Stored data entries
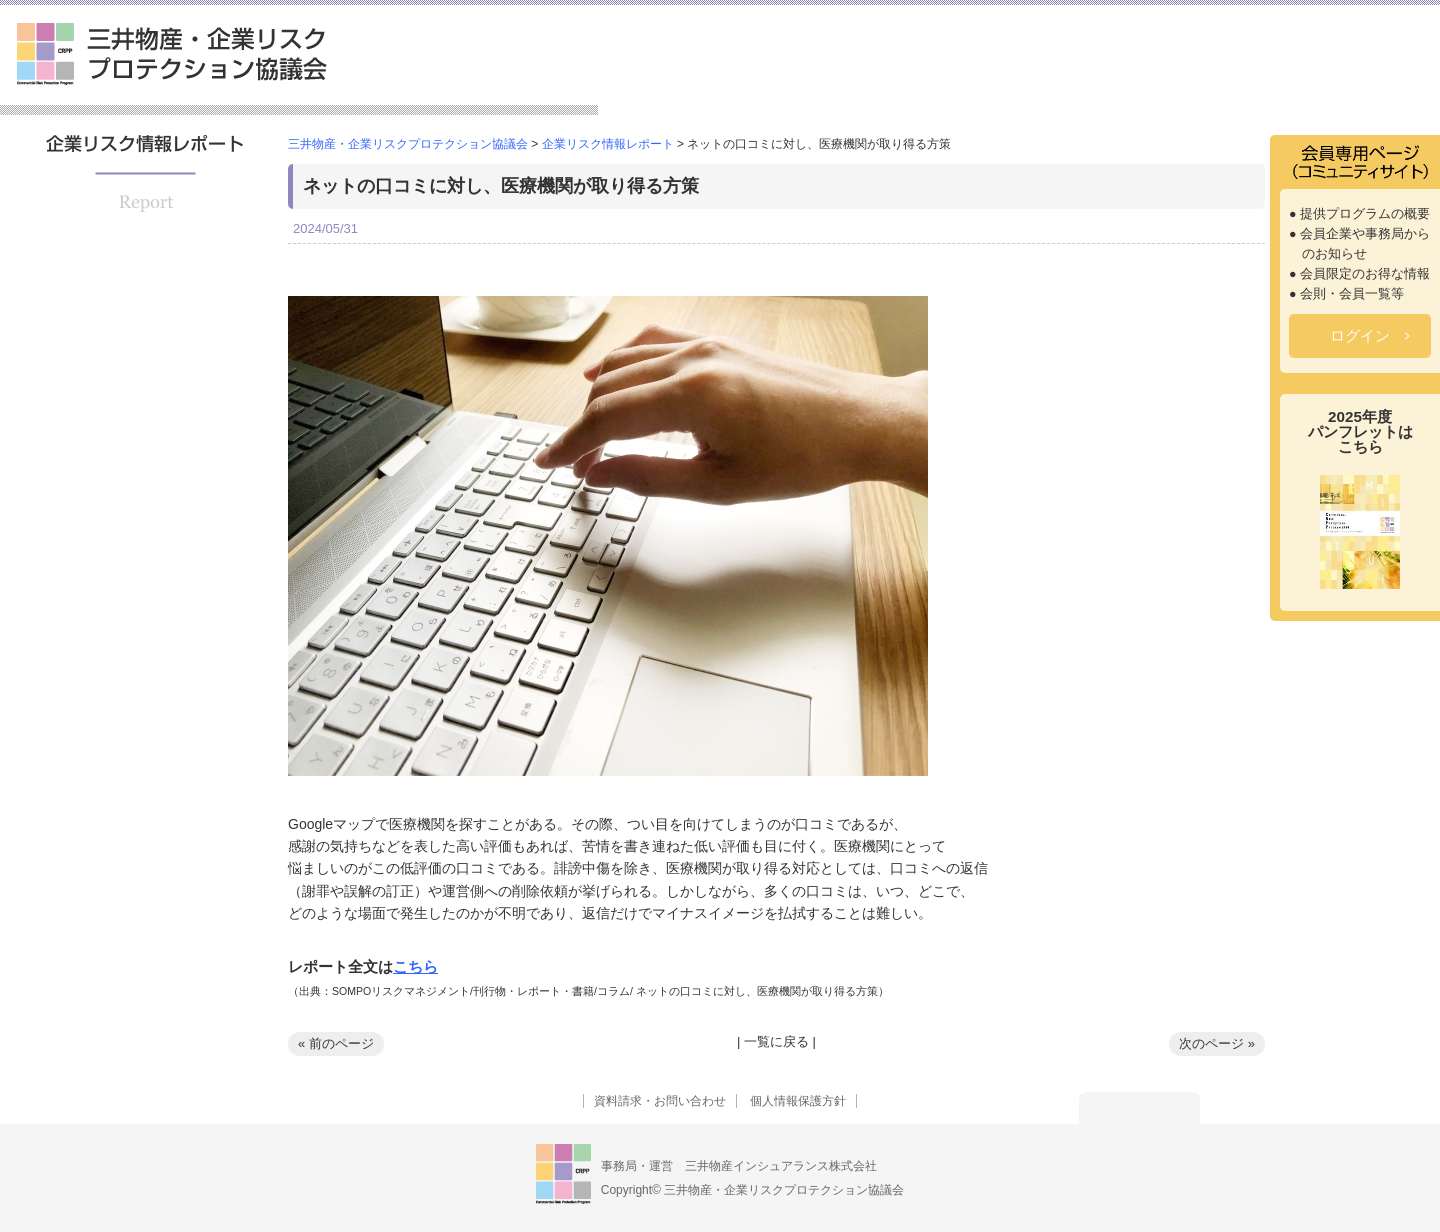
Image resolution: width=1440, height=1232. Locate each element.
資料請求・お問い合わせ (660, 1101)
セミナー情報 (1027, 84)
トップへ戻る (1139, 1108)
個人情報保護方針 (798, 1101)
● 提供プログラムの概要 (1359, 214)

▶ [Task details]: Print exactly, and only, the lines running from the one that contains "資料請求・お問い合わせ (660, 1101)" to the last line of the records above.

▶ [Answer]:
資料請求・お問い合わせ (660, 1101)
セミナー情報 (1027, 84)
トップへ戻る (1139, 1108)
個人情報保護方針 (798, 1101)
● 提供プログラムの概要 (1359, 214)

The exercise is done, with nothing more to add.